La ciudadanía se puede definir como "El derecho y la disposición de participar en una comunidad, a través de la acción autorregulada, inclusiva, pacífica y responsable, con el objetivo de optimizar el bienestar público."

sábado, 29 de enero de 2011

Fuego amigo


Victimas del fuego amigo es como se califica en la guerra las bajas que sufren un mismo bando. Esto sucede cuando se cometen errores y no se define bien el objetivo, aunque son muerte igualmente, se consideran daños colaterales o inconvenientes menores.

Esto mismo es lo que ha supuesto la ley antitabaco en muchas pequeñas y medianas empresas del sector hostelero, pequeñas empresas familiares que emplean el mayor número de personas en nuestro país que, ahora con esta ley están a las puertas de ingresar en las lista del paro.
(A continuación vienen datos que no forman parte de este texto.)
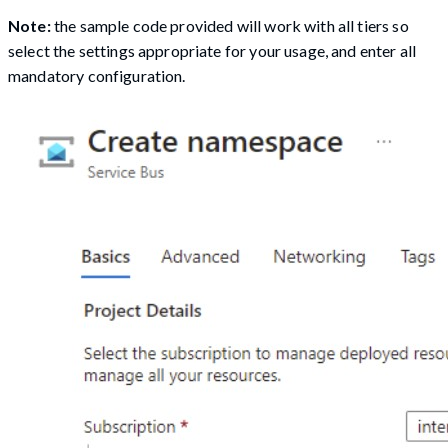
Note:
the sample code provided will work with all tiers so
select the settings appropriate for your usage, and enter all
mandatory configuration.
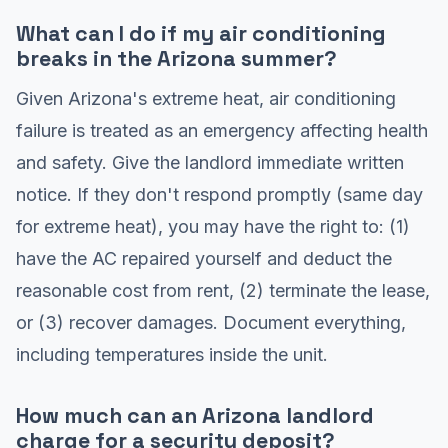
What can I do if my air conditioning
breaks in the Arizona summer?
Given Arizona's extreme heat, air conditioning
failure is treated as an emergency affecting health
and safety. Give the landlord immediate written
notice. If they don't respond promptly (same day
for extreme heat), you may have the right to: (1)
have the AC repaired yourself and deduct the
reasonable cost from rent, (2) terminate the lease,
or (3) recover damages. Document everything,
including temperatures inside the unit.
How much can an Arizona landlord
charge for a security deposit?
Estos establecimientos han pasado de trabajar entre un 40 y un 60% menos desde la entrada de esta nueva ley, y la mayoría son empresas deficitarias

Quizás la nueva ley antitabaco no sea la única causante del problema y que obligará a muchas empresas a cerrar la persiana por siempre, pero lo que no cabe duda, que es la gota que colma el vaso y ha enfrascado a muchas empresas del sector hostelero a sumarse a otros sectores que generaban el mayor número de empleo y ahora generar el mayor número de parados.
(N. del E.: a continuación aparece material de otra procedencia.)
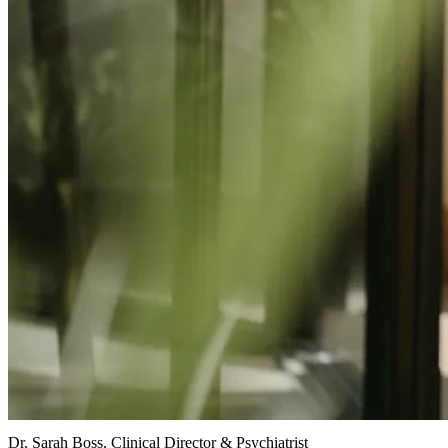
Dr. Sarah Boss, Clinical Director & Psychiatrist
El paro sigue enquistado y sigue creciendo, sin medidas sobre la mesa que dejen entrever algo de luz al final de túnel de esta crisis que estamos abstraídos una inmensa mayoría. La reforma laboral del gobierno no vislumbra ningún brote verde en el horizonte, es más, la previsión del gobierno es que no se conseguirá atajar la sangrante lista del paro.
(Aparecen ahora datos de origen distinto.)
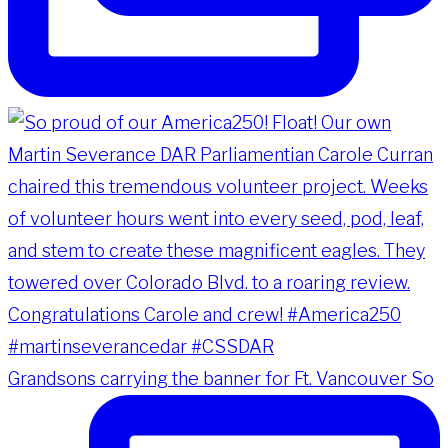
Grandsons carrying the banner for Ft. Vancouver So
Por otra parte, se están adoptando medidas para atajar el déficit del Estado y muy pocas, o casi ninguna en favorecer la inversión y creación de puesto de trabajo, o simplemente atajar la herida y fomentar medidas que permitan mantener los puestos de trabajo de muchas pequeñas y medianas empresas, ya no solo del sector de la hostelería, sino del comercio en general.

No se puede soportar ni un mes más que se siga destruyendo empleo en España, no podemos permitir reducir el déficit si cada vez son menos los que cotizan y contribuyen con el Estado, y más los que dependen del cobijo del Estado.

De no actuar de inmediato y priorizar la creación y mantenimiento del empleo, comprometerse con reducciones a empresas que necesiten menos presión fiscal para garantizar los puestos de trabajo, en los próximos gobiernos tendrán que verse obligados a recortar las prestaciones sociales o seguir endeudándose, por lo que la reducción del déficit será una pizca más difícil y lenta.